WHAT NEEDS TO BE DONE:
What you return should match the data word for word, minus the images.
--- PROVIDED RECORDS Enclosed Below ---
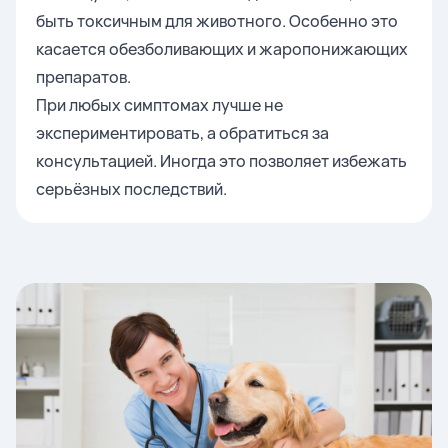
быть токсичным для животного. Особенно это
касается обезболивающих и жаропонижающих
препаратов.
При любых симптомах лучше не
экспериментировать, а обратиться за
консультацией. Иногда это позволяет избежать
серьёзных последствий.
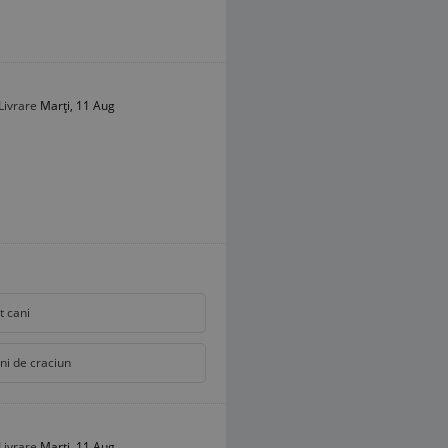
Livrare
Marți, 11 Aug
t cani
ni de craciun
Livrare
Marți, 11 Aug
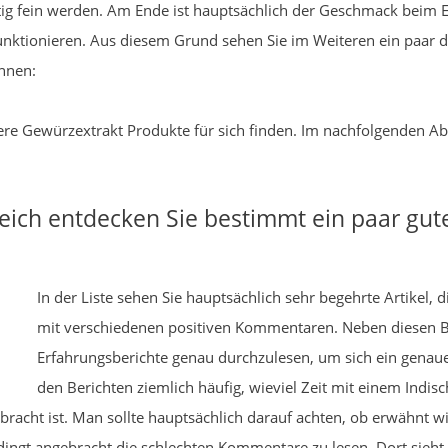
tig fein werden. Am Ende ist hauptsächlich der Geschmack beim 
unktionieren. Aus diesem Grund sehen Sie im Weiteren ein paar de
önnen:
kere Gewürzextrakt Produkte für sich finden. Im nachfolgenden Ab
eich entdecken Sie bestimmt ein paar gut
In der Liste sehen Sie hauptsächlich sehr begehrte Artikel,
mit verschiedenen positiven Kommentaren. Neben diesen Be
Erfahrungsberichte genau durchzulesen, um sich ein genau
den Berichten ziemlich häufig, wieviel Zeit mit einem Ind
bracht ist. Man sollte hauptsächlich darauf achten, ob erwähnt w
edingt angebracht die schlechten Kommentare zu lesen. Dort sieht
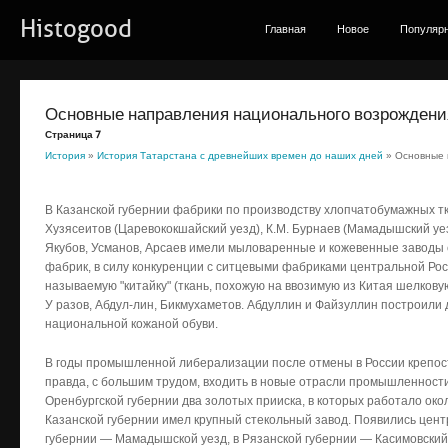
Histogood
Главная
Новое
Популяр
Основные направления национального возрождени
Страница 7
История
»
История Татарстана с древнейших времен до наших дней
» Основные 
В Казанской губернии фабрики по производству хлопчатобумажных тка
Хузясеитов (Царевококшайский уезд), К.М. Бурнаев (Мамадышский уез
Якубов, Усманов, Арсаев имели мыловаренные и кожевенные заводы 
фабрик, в силу конкуренции с ситцевыми фабриками центральной Рос
называемую "китайку" (ткань, похожую на ввозимую из Китая шелкову
У разов, Абдул-лин, Бикмухаметов. Абдуллин и Файзуллин построили 
национальной кожаной обуви.
В годы промышленной либерализации после отмены в России крепос
правда, с большим трудом, входить в новые отрасли промышленности.
Оренбургской губернии два золотых прииска, в которых работало ок
Казанской губернии имел крупный стекольный завод. Появились цен
губернии — Мамадышской уезд, в Рязанской губернии — Касимовский у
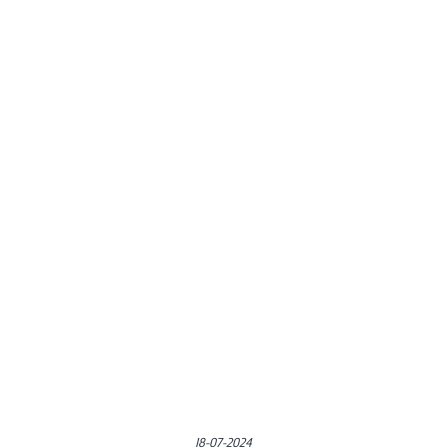
Gepubliceerd in:
18-07-2024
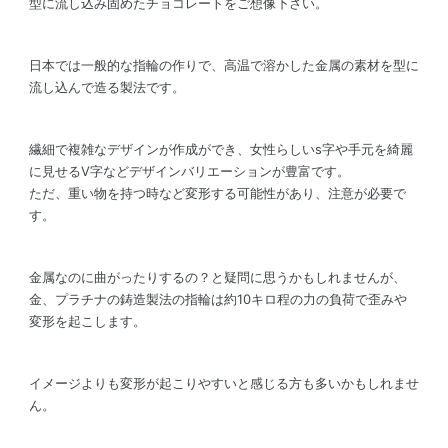
型に流し込み固めたチョコレートをご想像下さい。
日本では一般的な指輪の作りで、高温で溶かした金属の素材を型に
流し込んで造る製法です。
繊細で複雑なデザインが作成ができ、女性らしいs字や手元を綺麗
に見せるV字などデザインバリエーションが豊富です。
ただ、重い物を持つ時など変形する可能性があり、注意が必要で
す。
金属なのに曲がったりするの？と疑問に思うかもしれませんが、
金、プラチナの鋳造製法の指輪は約10キロ程の力の負荷で歪みや
変形を起こします。
イメージよりも変形が起こりやすいと感じる方も多いかもしれませ
ん。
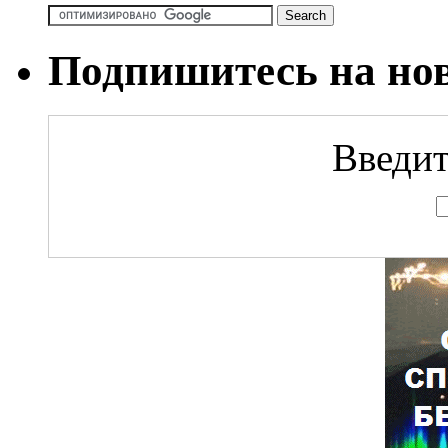
Подпишитесь на но
Введит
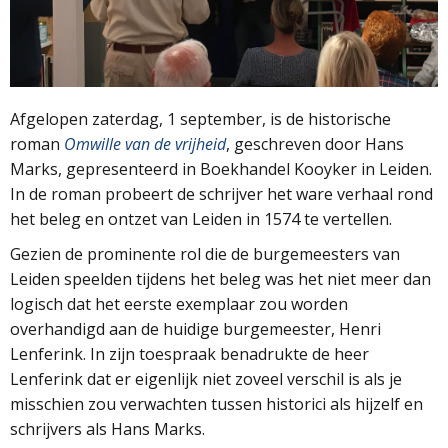
Afgelopen zaterdag, 1 september, is de historische
roman
Omwille van de vrijheid
, geschreven door Hans
Marks, gepresenteerd in Boekhandel Kooyker in Leiden.
In de roman probeert de schrijver het ware verhaal rond
het beleg en ontzet van Leiden in 1574 te vertellen.
Gezien de prominente rol die de burgemeesters van
Leiden speelden tijdens het beleg was het niet meer dan
logisch dat het eerste exemplaar zou worden
overhandigd aan de huidige burgemeester, Henri
Lenferink. In zijn toespraak benadrukte de heer
Lenferink dat er eigenlijk niet zoveel verschil is als je
misschien zou verwachten tussen historici als hijzelf en
schrijvers als Hans Marks.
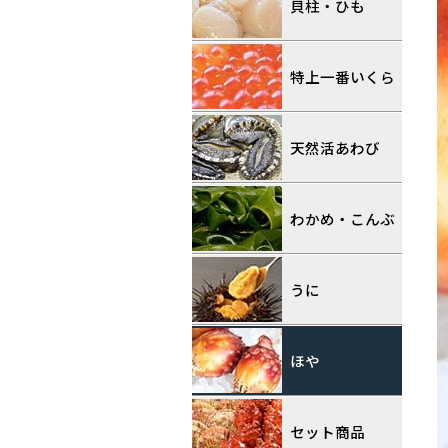
貝柱・ひも
特上一番いくら
天然活あわび
わかめ・こんぶ
うに
ほや
セット商品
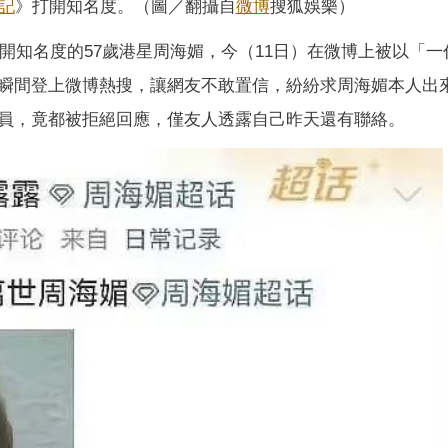
記
》打開知名度。（圖／翻攝自
微博
搜狐娛樂）
開知名度的57歲港星周海媚，今（11日）在微博上被以「一
瞬間登上微博熱搜，讓網友不敢置信，紛紛求周海媚本人出
員，竟都被拒絕回應，僅友人透露自己昨天還有聯絡。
--- End of Enclosed PROVIDED RECORDS ---
SOLUTION TO THIS PROBLEM:
быть токсичным для животного. Особенно это
касается обезболивающих и жаропонижающих
препаратов.
При любых симптомах лучше не
экспериментировать, а обратиться за
консультацией. Иногда это позволяет избежать
серьёзных последствий.
Livrare
Marți, 11 Aug
t cani
ni de craciun
Livrare
Marți, 11 Aug
tig fein werden. Am Ende ist hauptsächlich der Geschmack beim 
unktionieren. Aus diesem Grund sehen Sie im Weiteren ein paar de
önnen:
kere Gewürzextrakt Produkte für sich finden. Im nachfolgenden Ab
eich entdecken Sie bestimmt ein paar gut
In der Liste sehen Sie hauptsächlich sehr begehrte Artikel,
mit verschiedenen positiven Kommentaren. Neben diesen Be
Erfahrungsberichte genau durchzulesen, um sich ein genau
den Berichten ziemlich häufig, wieviel Zeit mit einem Ind
bracht ist. Man sollte hauptsächlich darauf achten, ob erwähnt w
edingt angebracht die schlechten Kommentare zu lesen. Dort sieht
Histogood
Главная
Новое
Популяр
Основные направления национального возрождени
Страница 7
История
»
История Татарстана с древнейших времен до наших дней
» Основные 
В Казанской губернии фабрики по производству хлопчатобумажных тка
Хузясеитов (Царевококшайский уезд), К.М. Бурнаев (Мамадышский уез
Якубов, Усманов, Арсаев имели мыловаренные и кожевенные заводы 
фабрик, в силу конкуренции с ситцевыми фабриками центральной Рос
называемую "китайку" (ткань, похожую на ввозимую из Китая шелкову
У разов, Абдул-лин, Бикмухаметов. Абдуллин и Файзуллин построили 
национальной кожаной обуви.
В годы промышленной либерализации после отмены в России крепос
правда, с большим трудом, входить в новые отрасли промышленности.
Оренбургской губернии два золотых прииска, в которых работало ок
Казанской губернии имел крупный стекольный завод. Появились цен
губернии — Мамадышской уезд, в Рязанской губернии — Касимовский у
Gepubliceerd in:
18-07-2024
型に流し込み固めたチョコレートをご想像下さい。
日本では一般的な指輪の作りで、高温で溶かした金属の素材を型に
流し込んで造る製法です。
繊細で複雑なデザインが作成ができ、女性らしいs字や手元を綺麗
に見せるV字などデザインバリエーションが豊富です。
ただ、重い物を持つ時など変形する可能性があり、注意が必要で
す。
金属なのに曲がったりするの？と疑問に思うかもしれませんが、
金、プラチナの鋳造製法の指輪は約10キロ程の力の負荷で歪みや
変形を起こします。
イメージよりも変形が起こりやすいと感じる方も多いかもしれませ
ん。
Подпишитесь на но
Введит
Afgelopen zaterdag, 1 september, is de historische
roman
Omwille van de vrijheid
, geschreven door Hans
Marks, gepresenteerd in Boekhandel Kooyker in Leiden.
In de roman probeert de schrijver het ware verhaal rond
het beleg en ontzet van Leiden in 1574 te vertellen.
Gezien de prominente rol die de burgemeesters van
Leiden speelden tijdens het beleg was het niet meer dan
logisch dat het eerste exemplaar zou worden
overhandigd aan de huidige burgemeester, Henri
Lenferink. In zijn toespraak benadrukte de heer
Lenferink dat er eigenlijk niet zoveel verschil is als je
misschien zou verwachten tussen historici als hijzelf en
schrijvers als Hans Marks.
貝柱・ひも
特上一番いくら
天然活あわび
わかめ・こんぶ
うに
ほや
セット商品
記
》打開知名度。（圖／翻攝自
微博
搜狐娛樂）
開知名度的57歲港星周海媚，今（11日）在微博上被以「一
瞬間登上微博熱搜，讓網友不敢置信，紛紛求周海媚本人出
員，竟都被拒絕回應，僅友人透露自己昨天還有聯絡。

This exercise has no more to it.